TASK INSTRUCTIONS:
Could you set down exactly the lines of the data below, starting at the one that holds "potentiel de croissance" and ending at the one that holds "proximité avec l'Entente", both included, and only those?

** SOURCE DATA follows **

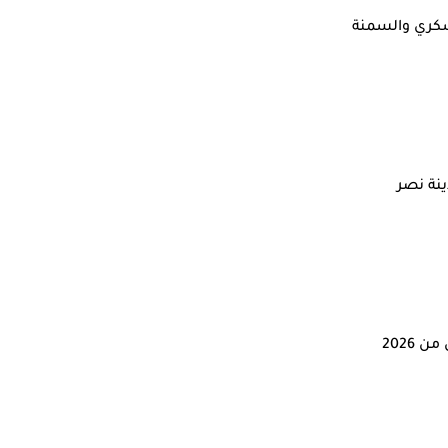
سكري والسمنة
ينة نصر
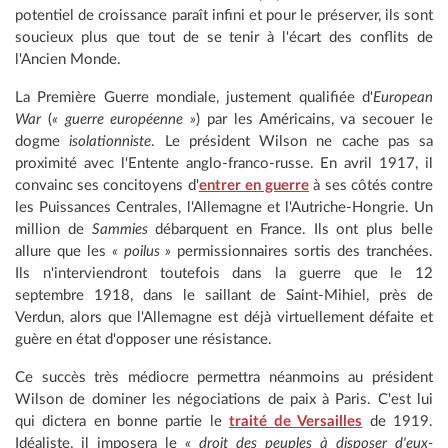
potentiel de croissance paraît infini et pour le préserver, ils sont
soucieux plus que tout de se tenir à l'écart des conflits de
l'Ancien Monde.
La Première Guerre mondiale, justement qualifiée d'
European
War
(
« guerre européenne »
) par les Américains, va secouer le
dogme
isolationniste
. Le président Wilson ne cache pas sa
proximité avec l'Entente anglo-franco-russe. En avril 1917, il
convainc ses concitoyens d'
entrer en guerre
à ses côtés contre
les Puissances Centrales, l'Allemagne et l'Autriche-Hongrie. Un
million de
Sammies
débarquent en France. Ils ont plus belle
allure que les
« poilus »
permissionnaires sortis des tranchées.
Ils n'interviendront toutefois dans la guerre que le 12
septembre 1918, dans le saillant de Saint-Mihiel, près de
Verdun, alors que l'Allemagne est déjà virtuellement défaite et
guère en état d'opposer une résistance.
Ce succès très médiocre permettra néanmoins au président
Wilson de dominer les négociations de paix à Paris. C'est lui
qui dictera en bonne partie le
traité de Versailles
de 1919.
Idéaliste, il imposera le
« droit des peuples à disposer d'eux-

** End of SOURCE DATA **

PROBLEM SOLUTION:
potentiel de croissance paraît infini et pour le préserver, ils sont
soucieux plus que tout de se tenir à l'écart des conflits de
l'Ancien Monde.
La Première Guerre mondiale, justement qualifiée d'
European
War
(
« guerre européenne »
) par les Américains, va secouer le
dogme
isolationniste
. Le président Wilson ne cache pas sa
proximité avec l'Entente anglo-franco-russe. En avril 1917, il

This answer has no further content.